Technical acumen matters here — you may not need to write a Lambda yourself, but you should know what it does, its constraints, and whether it’s the right solution.
Building brick by brick
Do you feel like coming from a technical product management background changes the way you approach things?
Yes, it makes me a better partner to engineering, project managers, and the business side. It helps me assess what’s truly complex versus what just sounds complex. And it means we spend less time on basics and more time bringing creative ideas to the table.
I like to think of it as Lego bricks. You don’t need to know how to make the brick, but you need to know what it connects to and how it fits into the larger build. APIs, cloud functions, and services like AWS or GCP are those bricks. Understanding them helps you weigh tradeoffs and see where issues might arise years down the line.
What’s the difference between troubleshooting from a developer perspective versus a product one?
In a crisis, engineers often start from the logs, errors, and performance bottlenecks. PMs may start at the opposite end: the user’s challenges. The best troubleshooting comes from combining those angles. Engineers might surface bugs through telemetry, while PMs spot issues through analytics. Together, you can connect the dots and grow the product more effectively.
With regard to user behavior, what do you look for first when diagnosing problems?
You start with the big picture: conversion, stability, total users. Then you drill down — was it new users, traffic from social, a holiday week, or a third-party API change? Correlations matter. AI can help speed this up, whether it’s writing complex queries or analyzing data, but you still need to validate the insights yourself.
Once you’ve identified an issue, is it better to overreact or underreact?
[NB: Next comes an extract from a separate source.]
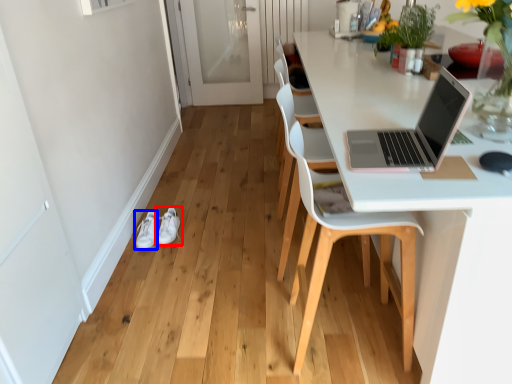 Question: Which of the following is the farthest to the observer, footwear (highlighted by a red box) or footwear (highlighted by a blue box)?

Choices:
 (A) footwear
 (B) footwear

Answer: (A) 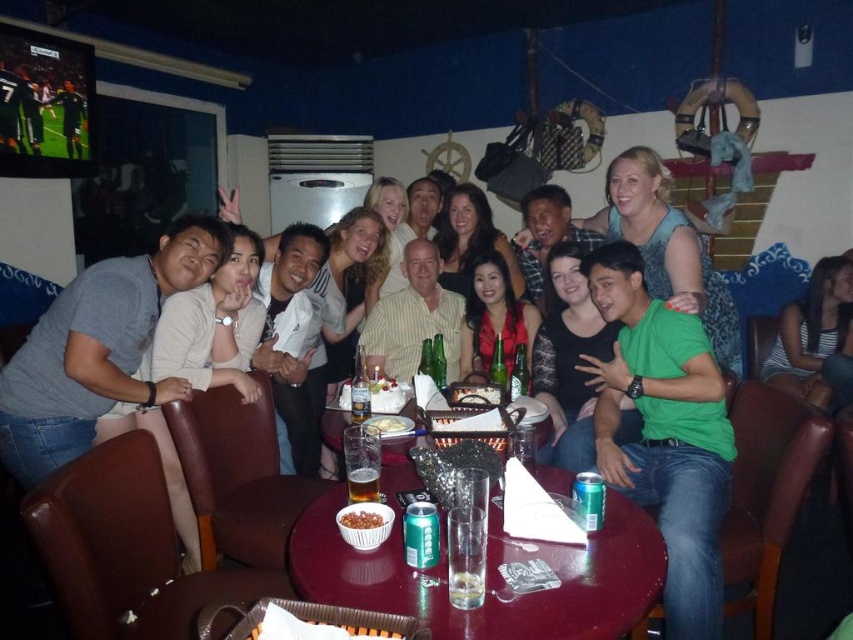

You have to think about actual impact. Sometimes a loud group of users reports a bug, but it isn’t affecting most people. Other times, something is quietly crashing in the background and impacting everyone. You have to balance fixing immediate issues with building long-term solutions. Personally, I lean toward fixing user-impacting issues quickly, even if it incurs some tech debt, and then addressing the longer-term fix later.
Making the leap from execution to strategy
What misconceptions about product management do you try to address when mentoring aspiring leaders?
Good product management isn’t about cranking out lots of decks or tickets; it’s about depth. You need to understand a feature from A to Z and be able to distill the why into a sentence. Even something as simple as a text field requires deep thinking — what inputs are allowed, how do you handle errors, how do you keep users on the happy path? That level of detail saves time, builds respect with engineers, and speeds up releases.
Is it difficult to help junior product managers shift from execution to strategy?
It can be. Early on, we give people small end-to-end features so they learn the process. But at some point, you have to make the leap: instead of, “Here’s a feature, go build it,” you start asking, “Here’s a user problem, how would you solve it?” Recognizing when someone is ready for that leap is a key part of leadership.
Is there a piece of guidance you give people that they’re reluctant to accept at first?
I tell people they have to make space to experiment, even when things are going well. Top performers can get stuck in their own processes because they’ve been rewarded for them. But growth requires challenging your systems and trying new approaches, even if it’s uncomfortable. Otherwise, you plateau. Just like in fitness, you need to keep changing your routine to keep growing.